The parliament of Belarus has set March 19th as the date for presidential elections -- months earlier than expected. Opposition candidate Alexander Milinkevich said moving up the date showed President Alexander Lukashenko feared his rival's rising popularity. "Lukashenko is afraid," Milinkevich told a reporter for The Associated Press. "It is evident," he said, "that the security services have informed him about real attitudes in society, that my support as a presidential candidate is drastically increasing."

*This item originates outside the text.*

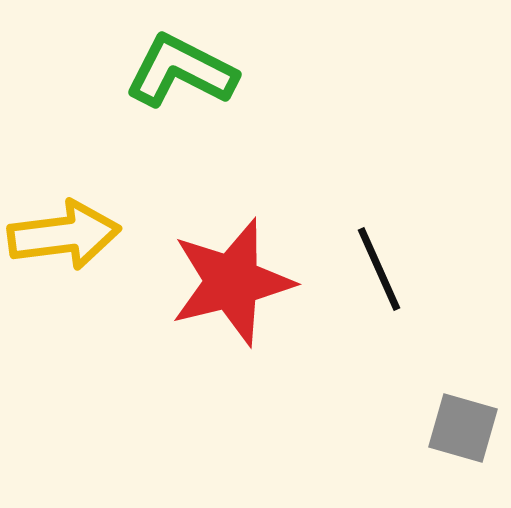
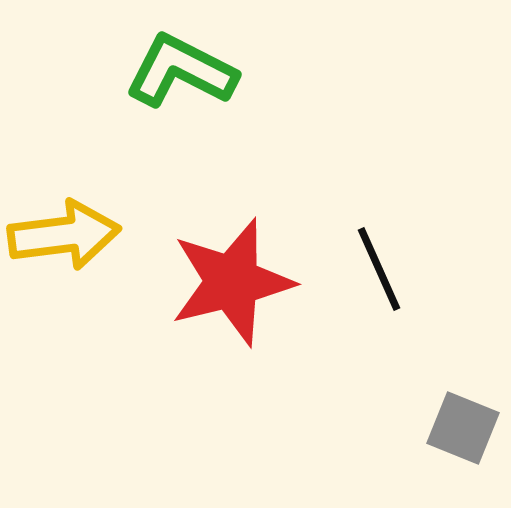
gray square: rotated 6 degrees clockwise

But the political opposition has a tough road ahead. The government of Belarus continues to find new ways to limit free speech in the run-up to the election. The Belarusian parliament has given preliminary approval to a law that would make it a criminal offense to spread false information or discredit the government. Those convicted "shall be punished with six-month arrest or up to two years in jail," the bill says. In a written statement, the U.S. State Department said, "This bill seems clearly aimed at intimidating Belarusian citizens and stifling free speech as the country approaches presidential elections in 2006."
The United States, along with the European Union, urges the Belarusian parliament to reconsider its decision and to reject the draft legislation. "Adopting such undemocratic legislation," said State Department spokesman Sean McCormack, "could incur serious consequences for Belarusian authorities. The United States," he said, "remains ready to take further restrictive measures against the responsible Belarusian authorities in the event of failure to uphold international standards."
The free flow of information is being further threatened in Belarus by the state postal agency's announcement that it will no longer distribute several independent newspapers. They include Naradnaya Volya, Salidarnasts, and Zhoda. Some of these same publications are being harassed through spurious libel cases. The Belarusian government should stop its repression of free speech. U.S. Ambassador to the Organization for Security and Cooperation in Europe Julie Finley put it well when she said: "Just what does the government of Belarus fear? The judgment and intelligence of fellow Belarusians? How very elitist. How very intolerant."
The U.S. supports the democratic aspirations of the people of Belarus. President Lukashenko should do the same.
The preceding was an editorial reflecting the views of the United States Government.